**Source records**
*** Begin section ***
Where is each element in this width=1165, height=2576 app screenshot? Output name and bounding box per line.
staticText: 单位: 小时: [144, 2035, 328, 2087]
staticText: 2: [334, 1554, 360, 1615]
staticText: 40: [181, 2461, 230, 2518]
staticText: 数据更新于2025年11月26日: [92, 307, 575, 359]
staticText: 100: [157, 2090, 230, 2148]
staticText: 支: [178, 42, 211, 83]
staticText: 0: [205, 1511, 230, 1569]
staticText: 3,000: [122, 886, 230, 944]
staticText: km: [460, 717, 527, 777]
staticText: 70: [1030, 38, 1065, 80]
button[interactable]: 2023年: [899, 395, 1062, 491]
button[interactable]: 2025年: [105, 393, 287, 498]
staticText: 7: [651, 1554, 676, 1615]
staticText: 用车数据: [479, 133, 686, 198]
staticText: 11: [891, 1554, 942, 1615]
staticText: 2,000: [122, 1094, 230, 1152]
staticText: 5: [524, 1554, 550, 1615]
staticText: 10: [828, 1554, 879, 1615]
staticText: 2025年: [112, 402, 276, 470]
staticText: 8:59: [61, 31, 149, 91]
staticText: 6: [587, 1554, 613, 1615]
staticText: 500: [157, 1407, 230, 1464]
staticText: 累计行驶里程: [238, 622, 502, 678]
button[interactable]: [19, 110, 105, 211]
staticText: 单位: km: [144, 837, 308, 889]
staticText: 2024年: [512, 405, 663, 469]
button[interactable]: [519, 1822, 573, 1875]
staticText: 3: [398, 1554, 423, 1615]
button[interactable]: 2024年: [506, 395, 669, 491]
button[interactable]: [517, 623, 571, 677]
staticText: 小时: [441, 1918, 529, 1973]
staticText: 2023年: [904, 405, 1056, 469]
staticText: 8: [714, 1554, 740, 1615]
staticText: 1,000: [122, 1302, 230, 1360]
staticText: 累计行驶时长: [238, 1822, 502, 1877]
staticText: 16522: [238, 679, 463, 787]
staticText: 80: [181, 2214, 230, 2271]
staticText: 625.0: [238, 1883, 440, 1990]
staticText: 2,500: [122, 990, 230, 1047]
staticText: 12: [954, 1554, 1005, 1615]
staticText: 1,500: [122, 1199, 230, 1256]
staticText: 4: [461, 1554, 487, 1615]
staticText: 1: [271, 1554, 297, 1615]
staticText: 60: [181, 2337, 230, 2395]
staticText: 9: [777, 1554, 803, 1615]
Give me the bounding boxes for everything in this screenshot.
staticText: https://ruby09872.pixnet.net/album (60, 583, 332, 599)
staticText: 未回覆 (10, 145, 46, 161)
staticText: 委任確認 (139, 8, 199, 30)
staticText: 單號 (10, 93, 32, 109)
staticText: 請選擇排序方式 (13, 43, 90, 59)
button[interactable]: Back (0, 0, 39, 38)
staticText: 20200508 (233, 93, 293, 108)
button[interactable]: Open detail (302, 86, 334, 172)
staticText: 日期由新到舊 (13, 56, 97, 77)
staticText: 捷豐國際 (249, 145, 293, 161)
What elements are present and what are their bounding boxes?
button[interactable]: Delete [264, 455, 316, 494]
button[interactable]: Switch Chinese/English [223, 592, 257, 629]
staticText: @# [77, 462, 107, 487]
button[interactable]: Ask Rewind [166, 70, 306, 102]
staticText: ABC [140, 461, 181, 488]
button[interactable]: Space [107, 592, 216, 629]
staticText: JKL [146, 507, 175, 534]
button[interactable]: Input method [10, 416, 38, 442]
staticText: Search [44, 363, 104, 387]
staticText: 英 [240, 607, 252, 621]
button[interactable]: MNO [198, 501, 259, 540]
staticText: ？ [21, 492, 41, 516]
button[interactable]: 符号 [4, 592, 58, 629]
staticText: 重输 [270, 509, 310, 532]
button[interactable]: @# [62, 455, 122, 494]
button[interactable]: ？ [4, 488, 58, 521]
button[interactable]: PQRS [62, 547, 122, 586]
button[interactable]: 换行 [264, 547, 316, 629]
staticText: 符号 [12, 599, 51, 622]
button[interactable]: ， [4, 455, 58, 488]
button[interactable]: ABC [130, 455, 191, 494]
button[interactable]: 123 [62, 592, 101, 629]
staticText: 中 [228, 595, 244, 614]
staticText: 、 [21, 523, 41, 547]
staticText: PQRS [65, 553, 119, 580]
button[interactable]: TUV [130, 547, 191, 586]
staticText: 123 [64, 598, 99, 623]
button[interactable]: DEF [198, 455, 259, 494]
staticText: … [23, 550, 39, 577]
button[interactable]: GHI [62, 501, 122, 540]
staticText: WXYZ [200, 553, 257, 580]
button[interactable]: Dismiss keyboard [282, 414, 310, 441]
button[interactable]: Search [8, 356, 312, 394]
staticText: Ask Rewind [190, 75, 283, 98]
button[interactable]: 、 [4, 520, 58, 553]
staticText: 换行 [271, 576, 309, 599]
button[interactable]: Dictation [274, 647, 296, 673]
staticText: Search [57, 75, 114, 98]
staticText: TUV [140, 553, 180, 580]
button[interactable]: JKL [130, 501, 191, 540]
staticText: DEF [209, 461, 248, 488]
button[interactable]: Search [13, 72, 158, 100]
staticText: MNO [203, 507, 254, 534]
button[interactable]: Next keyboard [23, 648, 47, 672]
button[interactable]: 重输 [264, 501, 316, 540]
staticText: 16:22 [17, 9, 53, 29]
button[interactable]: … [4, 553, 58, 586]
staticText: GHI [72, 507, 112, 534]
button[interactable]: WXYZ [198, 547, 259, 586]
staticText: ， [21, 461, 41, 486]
*** End section ***
**EXERCISE**
Take every line above that includes "bounding" and list it.

**RESPONSE AREA**
Where is each element in this width=1165, height=2576 app screenshot? Output name and bounding box per line.
Give me the bounding boxes for everything in this screenshot.
What elements are present and what are their bounding boxes?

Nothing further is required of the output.